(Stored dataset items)

"""

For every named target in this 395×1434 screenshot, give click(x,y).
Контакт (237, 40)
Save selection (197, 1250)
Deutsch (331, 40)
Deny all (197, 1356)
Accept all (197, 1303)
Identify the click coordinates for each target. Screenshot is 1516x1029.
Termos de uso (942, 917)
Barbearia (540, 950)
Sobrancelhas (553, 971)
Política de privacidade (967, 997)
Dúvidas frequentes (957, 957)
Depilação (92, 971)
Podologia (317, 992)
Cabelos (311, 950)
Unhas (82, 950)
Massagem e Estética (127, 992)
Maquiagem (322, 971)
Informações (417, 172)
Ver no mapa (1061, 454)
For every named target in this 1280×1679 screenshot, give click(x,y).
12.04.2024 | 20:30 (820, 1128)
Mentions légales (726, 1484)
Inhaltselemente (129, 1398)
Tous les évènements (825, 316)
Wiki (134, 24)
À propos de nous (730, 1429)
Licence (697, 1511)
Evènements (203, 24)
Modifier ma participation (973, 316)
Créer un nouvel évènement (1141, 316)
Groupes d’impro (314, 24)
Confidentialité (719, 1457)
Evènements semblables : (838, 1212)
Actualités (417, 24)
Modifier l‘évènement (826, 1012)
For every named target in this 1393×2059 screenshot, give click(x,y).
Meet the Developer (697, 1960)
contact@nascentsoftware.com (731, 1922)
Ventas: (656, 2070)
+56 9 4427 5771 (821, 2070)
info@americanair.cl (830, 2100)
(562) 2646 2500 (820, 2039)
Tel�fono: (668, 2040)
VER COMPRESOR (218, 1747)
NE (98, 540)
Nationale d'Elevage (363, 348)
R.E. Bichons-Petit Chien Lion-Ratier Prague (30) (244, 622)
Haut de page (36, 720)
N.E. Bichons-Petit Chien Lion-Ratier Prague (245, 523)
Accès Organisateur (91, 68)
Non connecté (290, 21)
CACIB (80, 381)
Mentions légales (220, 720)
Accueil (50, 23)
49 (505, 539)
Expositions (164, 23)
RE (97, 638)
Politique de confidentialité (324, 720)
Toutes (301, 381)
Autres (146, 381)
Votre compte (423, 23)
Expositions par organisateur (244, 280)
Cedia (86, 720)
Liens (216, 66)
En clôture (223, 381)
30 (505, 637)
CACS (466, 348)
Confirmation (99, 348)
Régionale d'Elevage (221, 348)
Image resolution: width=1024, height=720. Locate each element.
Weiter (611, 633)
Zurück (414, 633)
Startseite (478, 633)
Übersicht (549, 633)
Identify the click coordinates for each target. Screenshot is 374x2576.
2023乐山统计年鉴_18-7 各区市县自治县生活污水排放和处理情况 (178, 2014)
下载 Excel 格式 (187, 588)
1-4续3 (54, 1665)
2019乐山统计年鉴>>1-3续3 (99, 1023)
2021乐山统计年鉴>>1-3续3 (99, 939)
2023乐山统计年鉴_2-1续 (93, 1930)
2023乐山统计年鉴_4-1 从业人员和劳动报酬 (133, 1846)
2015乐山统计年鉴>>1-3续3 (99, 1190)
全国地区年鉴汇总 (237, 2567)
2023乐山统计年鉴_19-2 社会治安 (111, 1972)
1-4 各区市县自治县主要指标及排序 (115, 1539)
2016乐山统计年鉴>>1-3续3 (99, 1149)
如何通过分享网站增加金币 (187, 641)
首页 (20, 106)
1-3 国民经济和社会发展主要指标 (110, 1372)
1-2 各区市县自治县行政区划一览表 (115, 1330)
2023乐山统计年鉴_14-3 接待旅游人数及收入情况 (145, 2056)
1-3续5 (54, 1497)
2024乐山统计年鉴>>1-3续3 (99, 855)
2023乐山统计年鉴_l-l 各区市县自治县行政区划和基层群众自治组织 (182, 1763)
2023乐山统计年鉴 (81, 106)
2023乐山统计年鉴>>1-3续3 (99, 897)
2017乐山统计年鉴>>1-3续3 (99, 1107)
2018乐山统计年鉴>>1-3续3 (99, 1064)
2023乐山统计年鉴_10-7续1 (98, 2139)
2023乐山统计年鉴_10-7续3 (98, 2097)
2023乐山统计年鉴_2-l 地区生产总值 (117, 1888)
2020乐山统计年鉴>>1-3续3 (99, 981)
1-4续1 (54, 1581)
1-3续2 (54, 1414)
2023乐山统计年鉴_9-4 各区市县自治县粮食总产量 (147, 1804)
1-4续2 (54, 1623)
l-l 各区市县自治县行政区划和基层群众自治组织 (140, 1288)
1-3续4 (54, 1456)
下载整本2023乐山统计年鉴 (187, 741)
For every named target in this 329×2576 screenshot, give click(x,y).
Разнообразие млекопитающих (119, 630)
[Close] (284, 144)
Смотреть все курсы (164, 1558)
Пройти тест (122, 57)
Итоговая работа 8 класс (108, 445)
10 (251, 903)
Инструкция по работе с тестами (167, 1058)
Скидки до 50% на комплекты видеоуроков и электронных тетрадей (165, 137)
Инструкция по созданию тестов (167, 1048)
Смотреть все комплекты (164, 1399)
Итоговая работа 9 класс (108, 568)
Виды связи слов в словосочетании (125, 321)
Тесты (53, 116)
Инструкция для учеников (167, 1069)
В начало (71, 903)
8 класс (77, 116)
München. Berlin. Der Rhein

"""

▶ **WHAT YOU NEED TO DO**
In the entries above, find the line with "Actualités (417, 24)" and the line with "Régionale d'Elevage (221, 348)", then set down exactly those two and every line between them, nothing else.

▶ **TASK SOLUTION**
Actualités (417, 24)
Modifier l‘évènement (826, 1012)
For every named target in this 1393×2059 screenshot, give click(x,y).
Meet the Developer (697, 1960)
contact@nascentsoftware.com (731, 1922)
Ventas: (656, 2070)
+56 9 4427 5771 (821, 2070)
info@americanair.cl (830, 2100)
(562) 2646 2500 (820, 2039)
Tel�fono: (668, 2040)
VER COMPRESOR (218, 1747)
NE (98, 540)
Nationale d'Elevage (363, 348)
R.E. Bichons-Petit Chien Lion-Ratier Prague (30) (244, 622)
Haut de page (36, 720)
N.E. Bichons-Petit Chien Lion-Ratier Prague (245, 523)
Accès Organisateur (91, 68)
Non connecté (290, 21)
CACIB (80, 381)
Mentions légales (220, 720)
Accueil (50, 23)
49 (505, 539)
Expositions (164, 23)
RE (97, 638)
Politique de confidentialité (324, 720)
Toutes (301, 381)
Autres (146, 381)
Votre compte (423, 23)
Expositions par organisateur (244, 280)
Cedia (86, 720)
Liens (216, 66)
En clôture (223, 381)
30 (505, 637)
CACS (466, 348)
Confirmation (99, 348)
Régionale d'Elevage (221, 348)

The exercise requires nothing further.